The Hidden Labor Problem Inside the Humanoid Robot Boom
Billions in funding are quietly paying humans to drive robots by remote control. One researcher argues that is not a stepping stone to machine intelligence, it is a trap.

Key points
- Humanoid robotics companies raised billions of dollars over the past 18 months, much of it funding large-scale human teleoperation programs.
- Teleoperation datasets, where humans record themselves doing tasks to teach robots, are more than 100,000 times smaller than the datasets used to train today's language models.
- Workers across China, India, Europe, and the US are being hired to film household tasks and operate robots remotely, forming a commercial data-supply industry.
- Nikita Rudin, co-founder and CEO of robotics startup Flexion, argues that reinforcement learning in simulation is the only approach that can break the dependency on human demonstration data.
- Flexion raised 50 million dollars in funding from DST Global and NVentures to build what Rudin calls a general-purpose "brain" for humanoid robots.
The pitch for humanoid robots has always been straightforward: humans won't be able to fill certain jobs in the future, so robots will step in. But a pointed opinion piece published by The Robot Report this week raises an uncomfortable question. What if the robots themselves need a permanent supply of human workers just to function?
The issue is teleoperation. This is where a human operator, often sitting far away, controls a robot through a remote device, the same way you might steer a toy car with a controller. Every movement gets recorded. Then the robot studies that footage and tries to copy it.
Teaching a robot this way sounds sensible. The problem, according to Nikita Rudin, who completed his PhD at ETH Zurich's Robotic Systems Lab and worked on robotic simulation tools at Nvidia, is that it scales terribly.
A shelf moves. A door handle is slightly different. A new box shape arrives on a factory floor. Each tiny change means someone has to film the task again from scratch. The real world never stops changing, and the human workforce generating demonstrations can never keep up.
The quality of that data is shaky too. Operators controlling a robot remotely can't feel what the robot is touching or judge distance accurately, so they move slowly and overcorrect. The robot then learns from footage of someone struggling with a controller, and struggling is exactly what it practises.
Will more human operators actually solve this?
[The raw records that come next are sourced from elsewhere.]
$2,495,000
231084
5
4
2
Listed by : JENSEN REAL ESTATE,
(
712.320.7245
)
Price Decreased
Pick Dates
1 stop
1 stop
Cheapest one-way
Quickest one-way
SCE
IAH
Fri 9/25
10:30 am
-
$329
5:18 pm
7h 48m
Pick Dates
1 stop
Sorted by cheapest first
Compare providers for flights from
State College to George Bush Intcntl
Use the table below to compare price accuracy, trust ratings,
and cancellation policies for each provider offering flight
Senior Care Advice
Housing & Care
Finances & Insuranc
No, and that is the core of Rudin's argument. He draws a sharp comparison to the early days of large language models, the AI technology behind chatbots such as ChatGPT. Those early models were trained on enormous amounts of text and could loosely copy the style of Shakespeare, but couldn't actually reason. The real leap came through reinforcement learning, a training method where software learns by trying, failing, adjusting, and trying again across millions of attempts, with no human telling it what to do at each step.
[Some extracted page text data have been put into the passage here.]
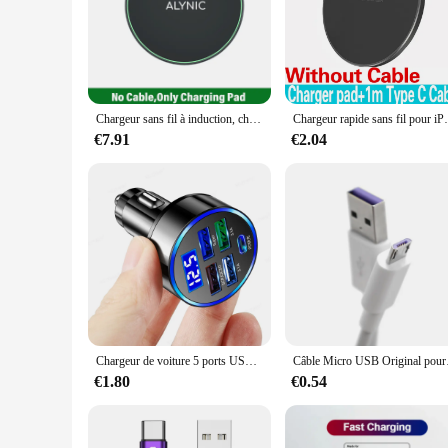
is not just a functional accessory but also a stylish additio
your bag. Its efficient power delivery ensures that your dev
**Versatile and User-Friendly**
This wireless charger is not just for a single device; it's a 
personal and professional use. The ease of use is unmatched; 
for busy individuals who need to charge on the go or for fam
Chargeur sans fil à induction, chargeur rapide, station S6, iPhone 15, 14, 13, 12, X Pro Max, Samsung S23, S22, Xiaomi, Huawei, 30W
Chargeur rapide sans fil pour iPhone, station de
**Ideal for Wholesale and Retail**
€7.91
€2.04
The Fast selling Chargeurs sans fils is an excellent choice for
looking to provide a complete charging solution to their cust
and commercial use. With its fast-selling nature, this wireles
Chargeur de voiture 5 ports USB 250W, charge rapide 7A, mini adaptateur de téléphone portable pour iPhone 11 Xiaomi Huawei
Câble Micro USB
€1.80
€0.54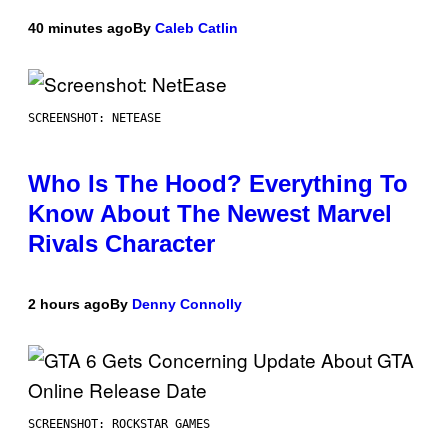
40 minutes ago
By
Caleb Catlin
SCREENSHOT: NETEASE
Who Is The Hood? Everything To
Know About The Newest Marvel
Rivals Character
2 hours ago
By
Denny Connolly
SCREENSHOT: ROCKSTAR GAMES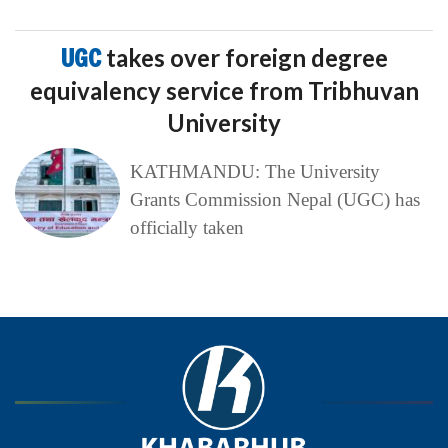
UGC
takes over foreign degree
equivalency service from Tribhuvan
University
KATHMANDU: The University
Grants Commission Nepal (UGC) has
officially taken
Rudin argues humanoid robotics is stuck at that earlier, imitation-only stage. More teleoperation data just means more imitation at massive cost.
The alternative he describes is reinforcement learning inside computer simulations. A robot's software can fail millions of times inside a virtual world, reset instantly, and try again, running in parallel across many computers at once. More computing power directly means faster progress. That is a very different equation from hiring more workers in lower-wage countries to film themselves doing laundry.
For the people doing that teleoperation work today, and for investors funding these companies, Rudin's challenge is direct: if robot autonomy is genuinely the goal, the data should show that human involvement is decreasing over time. If it isn't decreasing, teleoperation has stopped being a bridge and quietly become the permanent method.